Gute Konjunktur US-Arbeitsmarkt wächst kräftiger als erwartet

In den USA sind im Februar deutlich mehr neue Jobs entstanden als erwartet. Der Arbeitsmarktbericht könnte der Notenbank neue Argumente für eine rasche Zinserhöhung liefern.

"Wir stellen ein" - Schild vor einer Target-Filiale
AFP

"Wir stellen ein" - Schild vor einer Target-Filiale


Der US-Arbeitsmarkt wächst schneller als erwartet. Damit bekommt die Notenbank Fed neue Argumente für eine rasche Zinserhöhung.

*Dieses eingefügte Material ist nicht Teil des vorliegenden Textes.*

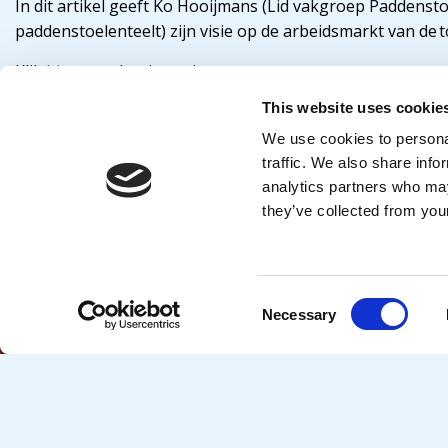
In dit artikel geeft Ko Hooijmans (Lid vakgroep Paddens
paddenstoelenteelt) zijn visie op de arbeidsmarkt van de 
Klik
hier
voor het interview.
This website uses cookie
Colland Arbeidsmarkt
De projecten en activiteiten die worden benoemd in deze 
We use cookies to personal
Colland Arbeidsmarkt. Het fonds draagt bij aan thema’s 
traffic. We also share info
veiligheid & gezondheid. Colland Arbeidsmarkt richt zic
analytics partners who may
arbeidsmarkt in de agrarische en groene sectoren.
they’ve collected from your
Consent
Necessary
Algemeen
Selection
Klantenservice Colland
Sectoren
Inhoudelijke vragen over de
Bedrijfsverz
verschillende fondsen en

Die Regierung in Washington meldete in ihrem Bericht für Februar 313.000 neue Jobs. Das ist der stärkste Zuwachs seit mehr als anderthalb Jahren, Experten hatten lediglich mit 200.000 gerechnet. Die getrennt ermittelte Arbeitslosenquote verharrte bei 4,1 Prozent.

Damit ist die Fed ihrem Ziel Vollbeschäftigung ganz nahe. Sie hatte im Dezember die Zinsen um einen Viertelpunkt erhöht - auf die Spanne von 1,25 bis 1,5 Prozent. Eine weitere Erhöhung im März gilt vielen Investoren als ausgemachte Sache.

Stundenlöhne legen nur leicht zu

Weitere Schritte nach oben in diesem Jahr dürften folgen. Denn die Notenbank erwartet, dass auch die für einen Aufschwung ungewöhnlich niedrige Inflation dieses Jahr in Gang kommt und sich dann um das Ziel der Fed von 2,0 Prozent einpendeln wird. Neue Jobs können den Konsum beleben. Das zieht die Preise und damit die Inflation nach oben.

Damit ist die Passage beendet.